Retype all data exactly as given. Pictures should not be retyped.
(INFORMATION GIVEN Opens)
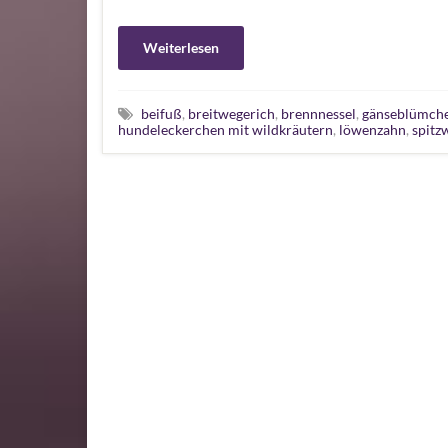
Weiterlesen
beifuß
,
breitwegerich
,
brennnessel
,
gänseblümch
hundeleckerchen mit wildkräutern
,
löwenzahn
,
spitz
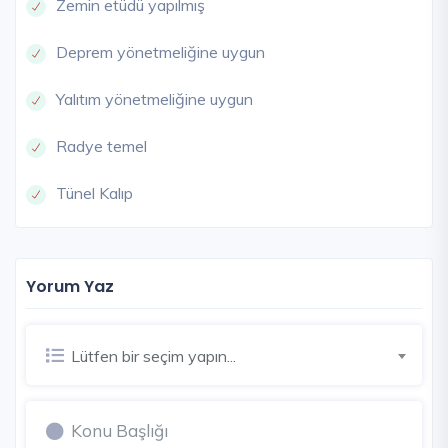
Zemin etüdü yapılmış
Deprem yönetmeliğine uygun
Yalıtım yönetmeliğine uygun
Radye temel
Tünel Kalıp
Yorum Yaz
Lütfen bir seçim yapın...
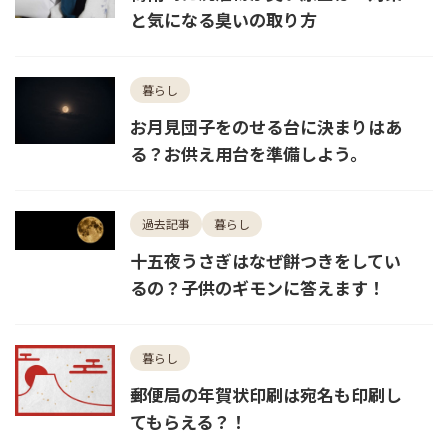
と気になる臭いの取り方
暮らし
お月見団子をのせる台に決まりはあ
る？お供え用台を準備しよう。
過去記事
暮らし
十五夜うさぎはなぜ餅つきをしてい
るの？子供のギモンに答えます！
暮らし
郵便局の年賀状印刷は宛名も印刷し
てもらえる？！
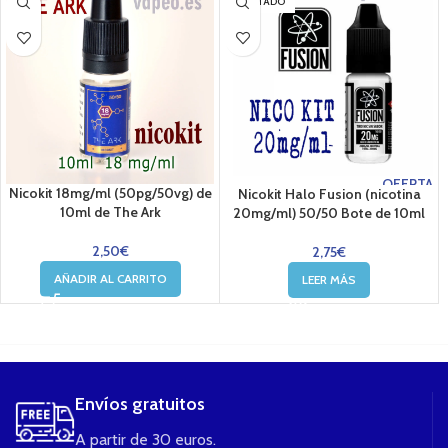
AGOTADO
OFERTA
Nicokit 18mg/ml (50pg/50vg) de
Nicokit Halo Fusion (nicotina
10ml de The Ark
20mg/ml) 50/50 Bote de 10ml
2,50
€
2,75
€
AÑADIR AL CARRITO
LEER MÁS
....
Envíos gratuitos
A partir de 30 euros.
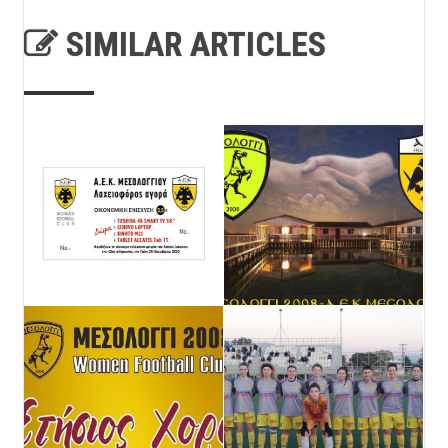
SIMILAR ARTICLES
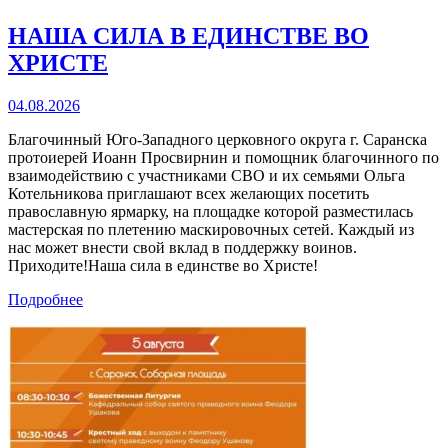
НАША СИЛА В ЕДИНСТВЕ ВО
ХРИСТЕ
04.08.2026
Благочинный Юго-Западного церковного округа г. Саранска
протоиерей Иоанн Просвирнин и помощник благочинного по
взаимодействию с участниками СВО и их семьями Ольга
Котельникова приглашают всех желающих посетить
православную ярмарку, на площадке которой разместилась
мастерская по плетению маскировочных сетей. Каждый из
нас может внести свой вклад в поддержку воинов.
Приходите!Наша сила в единстве во Христе!
Подробнее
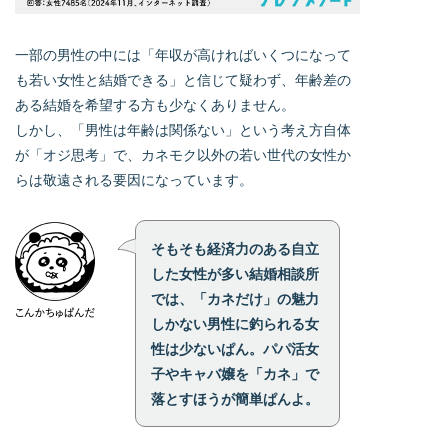
一部の男性の中には「年収が高ければいくつになって
も若い女性と結婚できる」と信じて疑わず、年齢差の
ある結婚を希望する方も少なくありません。
しかし、「男性は年齢は関係ない」という考え方自体
が「オジ思考」で、カネモク以外の若い世代の女性か
らは敬遠される要因になっています。
そもそも経済力のある自立
した女性が多い結婚相談所
では、「カネだけ」の魅力
しかない男性に釣られる女
性は少ないぱん。パパ活女
子やキャバ嬢を「カネ」で
落とすほうが簡単ぱんよ。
(INFORMATION GIVEN Closes)
• RESPONSE TO THE TASK:
Weiterlesen
beifuß
,
breitwegerich
,
brennnessel
,
gänseblümch
hundeleckerchen mit wildkräutern
,
löwenzahn
,
spitz
Zemin etüdü yapılmış
Deprem yönetmeliğine uygun
Yalıtım yönetmeliğine uygun
Radye temel
Tünel Kalıp
Yorum Yaz
Lütfen bir seçim yapın...
と気になる臭いの取り方
暮らし
お月見団子をのせる台に決まりはあ
る？お供え用台を準備しよう。
過去記事
暮らし
十五夜うさぎはなぜ餅つきをしてい
るの？子供のギモンに答えます！
暮らし
郵便局の年賀状印刷は宛名も印刷し
てもらえる？！
AGOTADO
OFERTA
Nicokit 18mg/ml (50pg/50vg) de
Nicokit Halo Fusion (nicotina
10ml de The Ark
20mg/ml) 50/50 Bote de 10ml
2,50
€
2,75
€
AÑADIR AL CARRITO
LEER MÁS
....
Envíos gratuitos
A partir de 30 euros.
SIMILAR ARTICLES
НАША СИЛА В ЕДИНСТВЕ ВО
ХРИСТЕ
04.08.2026
Благочинный Юго-Западного церковного округа г. Саранска
протоиерей Иоанн Просвирнин и помощник благочинного по
взаимодействию с участниками СВО и их семьями Ольга
Котельникова приглашают всех желающих посетить
православную ярмарку, на площадке которой разместилась
мастерская по плетению маскировочных сетей. Каждый из
нас может внести свой вклад в поддержку воинов.
Приходите!Наша сила в единстве во Христе!
Подробнее
一部の男性の中には「年収が高ければいくつになって
も若い女性と結婚できる」と信じて疑わず、年齢差の
ある結婚を希望する方も少なくありません。
しかし、「男性は年齢は関係ない」という考え方自体
が「オジ思考」で、カネモク以外の若い世代の女性か
らは敬遠される要因になっています。
そもそも経済力のある自立
した女性が多い結婚相談所
では、「カネだけ」の魅力
しかない男性に釣られる女
性は少ないぱん。パパ活女
子やキャバ嬢を「カネ」で
落とすほうが簡単ぱんよ。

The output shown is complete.